Vincent’s Club Head Chef – Job Description


The title of the job which the Employee is employed to do is Head Chef of Vincent’s Club.

The Employee’s usual place of work is 1A King Edward Street, Oxford, OX1 4HS. The Employee may on occasion be required to work elsewhere in Oxford at events organised or sponsored by Vincent’s Club.

The Head Chef’s line Manager will be the Club Steward. The chef may also refer to the Bursar, and ultimately the Vincent’s Appeal Trust Company (VATC) Finance Director. The chef is expected to work in harmony with the Bursar, Steward, and the Club President and his/her Committee in all matters related to Members of the Club.

Personal Qualities:

The Head chef will be enthusiastic, experienced, reliable and hardworking. He/she will be well organised, flexible and willing and able both to serve fast food for students at lunchtime, and creative menus for booked dinners. Attention to detail is a must.

The successful applicant will hold at a minimum a NVQ 1 & 2 in Professional Cookery or equivalent, and a current Food Hygiene Level 2 certificate. They will have experience of managing menus to achieve agreed GP’s, accurately keeping all necessary paperwork up to date, and ensuring the kitchen assistant’s time is well used.

Duties and responsibilities:

Are at the discretion of the Steward; the general responsibilities of diligence, competence, honesty, loyalty and civility to members of the Club and their guests will always apply.

  1. i) Financial management:

The Head chef must at all times have the profitability of the Club in mind. They must work with the Bursar and Steward to:

  • Develop initiatives to increase food sales both in and, especially, out of term time.
  • Ensure that Vincent’s receives the best prices from suppliers in all areas for which they are responsible for purchasing.
  • Ensure all food purchases are recorded, signed for, and looked after, and that sales prices are properly monitored so that margins and the food GP target set by VATC is achieved.
  • Ensure that all paperwork required is kept efficiently, accurately and that stocktakes, wastage sheets etc. are produced in a timely manner.
  • Produce accurately priced menus for all lunches, dinners and events when requested.
  1. ii) Operation of the Club:

The Head chef must ensure the efficient, profitable, and hospitable operation of food service in the Club in liaison with the Bursar, Steward, the staff, and the President, through:

  • Collaborating with colleagues to ensure that an overall strategy for the Club’s food offer is formulated and implemented.
  • Overseeing the hours of the kitchen assistant to ensure efficient and profitable work practices.
  • Ensuring compliance with Health & Safety, and Fire and Hygiene regulations in the kitchen.
  • Ensuring the security of the kitchen, all stock, (and the Premises and its contents when in the Club alone) and compliance with covenants in the Club’s lease of the Premises. Such security and compliance to be undertaken in accordance with arrangements approved from time to time by VATC and the Club’s Landlords.

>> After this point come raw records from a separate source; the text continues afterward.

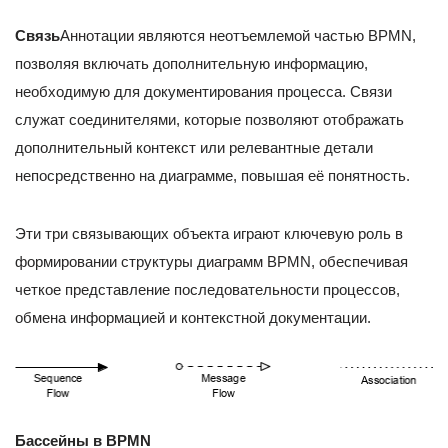
Связь
Аннотации являются неотъемлемой частью BPMN,
позволяя включать дополнительную информацию,
необходимую для документирования процесса. Связи
служат соединителями, которые позволяют отображать
дополнительный контекст или релевантные детали
непосредственно на диаграмме, повышая её понятность.
Эти три связывающих объекта играют ключевую роль в
формировании структуры диаграмм BPMN, обеспечивая
четкое представление последовательности процессов,
обмена информацией и контекстной документации.
Бассейны в BPMN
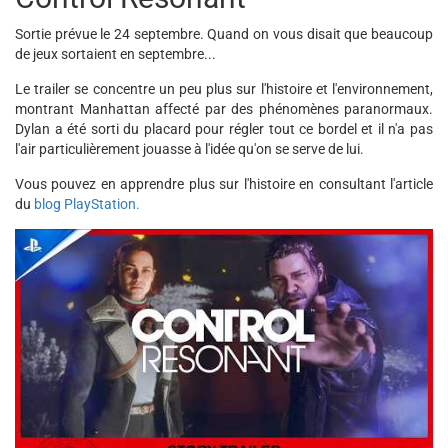
Sortie prévue le 24 septembre. Quand on vous disait que beaucoup
de jeux sortaient en septembre...
Le trailer se concentre un peu plus sur l'histoire et l'environnement,
montrant Manhattan affecté par des phénomènes paranormaux.
Dylan a été sorti du placard pour régler tout ce bordel et il n'a pas
l'air particulièrement jouasse à l'idée qu'on se serve de lui.
Vous pouvez en apprendre plus sur l'histoire en consultant l'article
du
blog PlayStation.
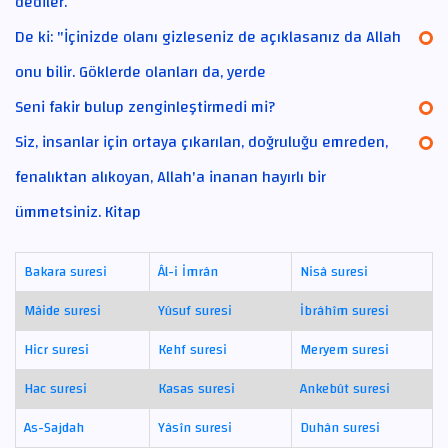
dediler.
De ki: "İçinizde olanı gizleseniz de açıklasanız da Allah
onu bilir. Göklerde olanları da, yerde
Seni fakir bulup zenginleştirmedi mi?
Siz, insanlar için ortaya çıkarılan, doğruluğu emreden,
fenalıktan alıkoyan, Allah'a inanan hayırlı bir
ümmetsiniz. Kitap
Bakara suresi
Âl-i İmrân
Nisâ suresi
Mâide suresi
Yûsuf suresi
İbrâhîm suresi
Hicr suresi
Kehf suresi
Meryem suresi
Hac suresi
Kasas suresi
Ankebût suresi
As-Sajdah
Yâsîn suresi
Duhân suresi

Remuneration and appraisal:

The role of the Head chef is full time. The basic salary will be c. £25-£26k, per annum less tax, national insurance and other statutory deductions which shall be paid monthly in arrears on or around the last working day of each month. There is the ability to earn up to c. £30k with overtime. Term-times require flexible working, including Saturdays, with vacations allowing for time to be taken in lieu.

Typically the chef will work lunchtimes, Monday to Saturday in term (0th week to 9th week inclusive) and as many evenings as possible. During vacations working hours will be agreed with the Steward and Bursar to maximise revenue for the Club. Hours worked will be recorded by the Steward, and overtime will be paid for hours worked over an average of 39 hours per week. The hours worked will be according to operational requirements and at the discretion of the Steward. Such reconciliation will occur three times a year, at the end of each vacation. Overtime is paid at the rate of £12 an hour.

Holidays: The Head chef is entitled to 20 (twenty) days holiday plus Bank Holidays per annum. The holiday year runs from 1st January to 31st December. If the Head chef is required to work on a Bank Holiday, they will be entitled to time off in lieu. Holidays must only be taken during University vacations, and must be agreed in advance with the Steward.

There is a contributory pension scheme, and meals whilst on duty and uniform are provided.

The Head chef should expect to meet with the Bursar and Steward for an appraisal of his/her performance at the end of each term. This will be judged on the financial results, reports on the quality of food produced, its efficient serving, and feedback from colleagues and members.

There will be an initial probationary period of six months.